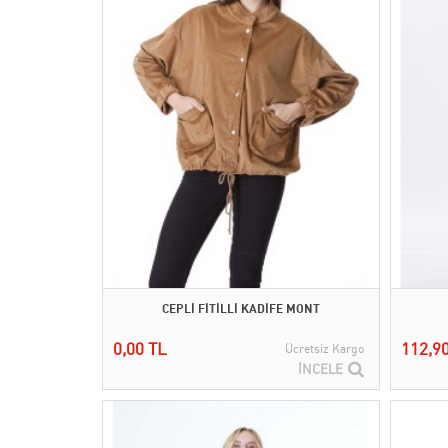
CEPLİ FİTİLLİ KADİFE MONT
0,00 TL
112,9
Ücretsiz Kargo
İNCELE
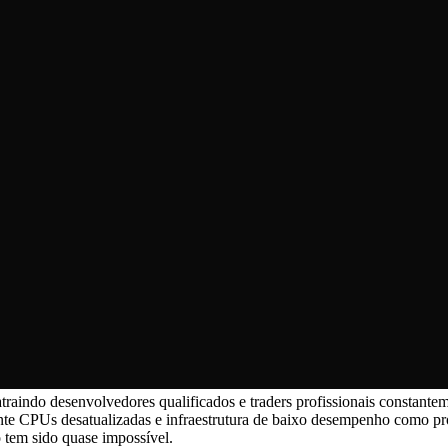
 atraindo desenvolvedores qualificados e traders profissionais consta
mente CPUs desatualizadas e infraestrutura de baixo desempenho como 
 tem sido quase impossível.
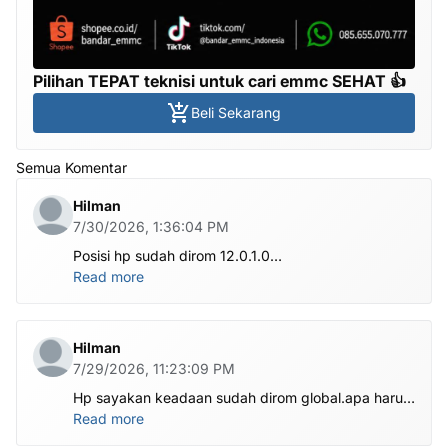
Pilihan TEPAT teknisi untuk cari emmc SEHAT 👍
Beli Sekarang
Semua Komentar
Hilman
7/30/2026, 1:36:04 PM
Posisi hp sudah dirom 12.0.1.0
.habis ubl apa perlu flash Rom lagi om.tolong om
Read more
dibantu
Hilman
7/29/2026, 11:23:09 PM
Hp sayakan keadaan sudah dirom global.apa harus
ditest poin dlu bang
Read more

[EXERCISE DIRECTIONS] Word for word, write out the full listing, leaving the pictures aside.

[RESPONSE AREA]
CEPLİ FİTİLLİ KADİFE MONT
0,00 TL
112,9
Ücretsiz Kargo
İNCELE
 atraindo desenvolvedores qualificados e traders profissionais consta
mente CPUs desatualizadas e infraestrutura de baixo desempenho como 
 tem sido quase impossível.
Pilihan TEPAT teknisi untuk cari emmc SEHAT 👍
Beli Sekarang
Semua Komentar
Hilman
7/30/2026, 1:36:04 PM
Posisi hp sudah dirom 12.0.1.0
.habis ubl apa perlu flash Rom lagi om.tolong om
Read more
dibantu
Hilman
7/29/2026, 11:23:09 PM
Hp sayakan keadaan sudah dirom global.apa harus
ditest poin dlu bang
Read more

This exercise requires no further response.